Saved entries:
======
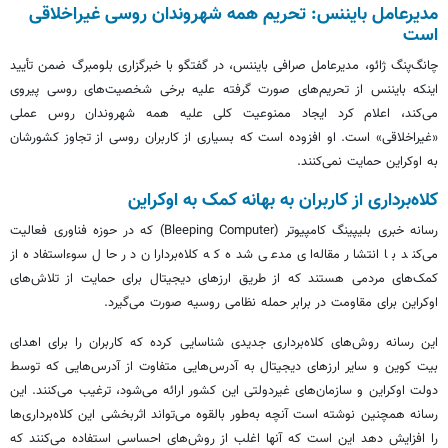
مدیرعامل بایننس: تحریم همه شهروندان روسی غیراخلاقی
است
چانگ‌پنگ ژائو، مدیرعامل صرافی بایننس، در گفتگو با خبرگزاری بلومبرگ ضمن تأیید
اینکه بایننس از تحریم‌های صورت گرفته علیه برخی شخصیت‌های روسی پیروی
می‌کند، اعلام کرد ایجاد ممنوعیت کلی علیه همه شهروندان روس عملی
«غیراخلاقی» است. او افزوده است که بسیاری از کاربران روسی از تجاوز کشورشان
به اوکراین حمایت نمی‌کنند.
کلاه‌برداری از کاربران به بهانه کمک به اوکراین
رسانه خبری بلیپینگ کامپیوتر (Bleeping Computer) که در حوزه فناوری فعالیت
می‌کند با انتشار مقاله‌ای مدعی شده که کلاه‌برداران در حال سوءاستفاده از
کمک‌های مردمی هستند که از طریق ارزهای دیجیتال برای حمایت از تلاش‌های
اوکراین برای مقاومت در برابر حمله نظامی روسیه صورت می‌گیرد.
این رسانه روش‌های کلاه‌برداری جدیدی شناسایی کرده که کاربران را برای اهدای
بیت کوین و سایر ارزهای دیجیتال به آدرس‌هایی متفاوت از آدرس‌هایی که توسط
دولت اوکراین و سازمان‌های غیردولتی این کشور ارائه می‌شود، ترغیب می‌کنند. این
رسانه همچنین نوشته است آنچه به‌طور بالقوه می‌تواند اثربخشی این کلاه‌برداری‌ها
را افزایش دهد این است که آنها اغلب از روش‌های احساسی استفاده می‌کنند که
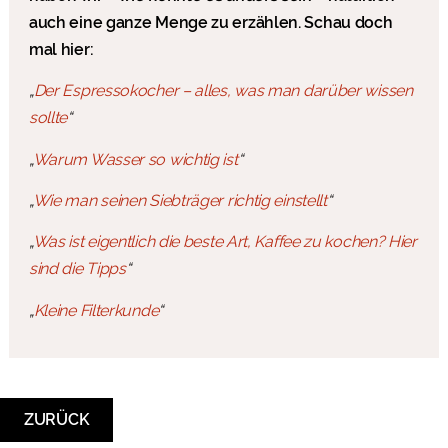
auch eine ganze Menge zu erzählen. Schau doch
mal hier:
„
Der Espressokocher – alles, was man darüber wissen
sollte
“
„
Warum Wasser so wichtig ist
“
„
Wie man seinen Siebträger richtig einstellt
“
„
Was ist eigentlich die beste Art, Kaffee zu kochen? Hier
sind die Tipps
“
„
Kleine Filterkunde
“
ZURÜCK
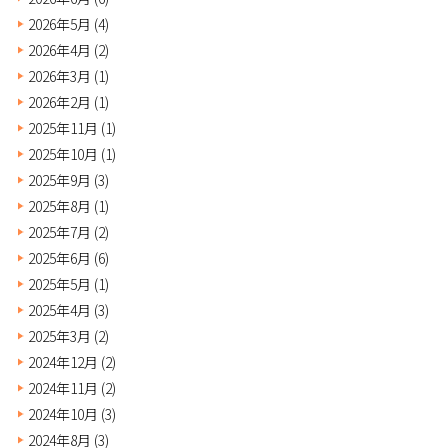
2026年5月
(4)
2026年4月
(2)
2026年3月
(1)
2026年2月
(1)
2025年11月
(1)
2025年10月
(1)
2025年9月
(3)
2025年8月
(1)
2025年7月
(2)
2025年6月
(6)
2025年5月
(1)
2025年4月
(3)
2025年3月
(2)
2024年12月
(2)
2024年11月
(2)
2024年10月
(3)
2024年8月
(3)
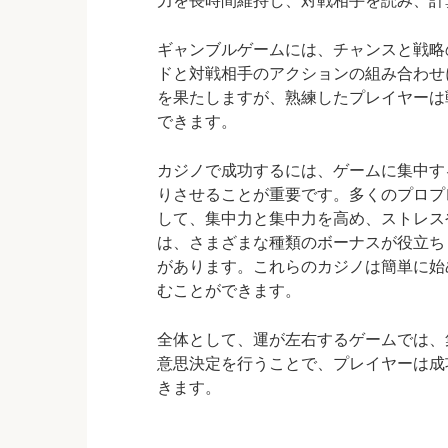
力を長時間維持し、対戦相手を読み、計
ギャンブルゲームには、チャンスと戦略
ドと対戦相手のアクションの組み合わせ
を果たしますが、熟練したプレイヤーは
できます。
カジノで成功するには、ゲームに集中す
りさせることが重要です。多くのプロプ
して、集中力と集中力を高め、ストレス
は、さまざまな種類のボーナスが役立ち
があります。これらのカジノは簡単に始
むことができます。
全体として、運が左右するゲームでは、
意思決定を行うことで、プレイヤーは成
きます。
======
▸ ABOUT THIS TASK:
Where in the records does the string "بایننس" appear? Copy every line that has it.

▸ ANSWER TO THIS PROBLEM:
مدیرعامل بایننس: تحریم همه شهروندان روسی غیراخلاقی
چانگ‌پنگ ژائو، مدیرعامل صرافی بایننس، در گفتگو با خبرگزاری بلومبرگ ضمن تأیید
اینکه بایننس از تحریم‌های صورت گرفته علیه برخی شخصیت‌های روسی پیروی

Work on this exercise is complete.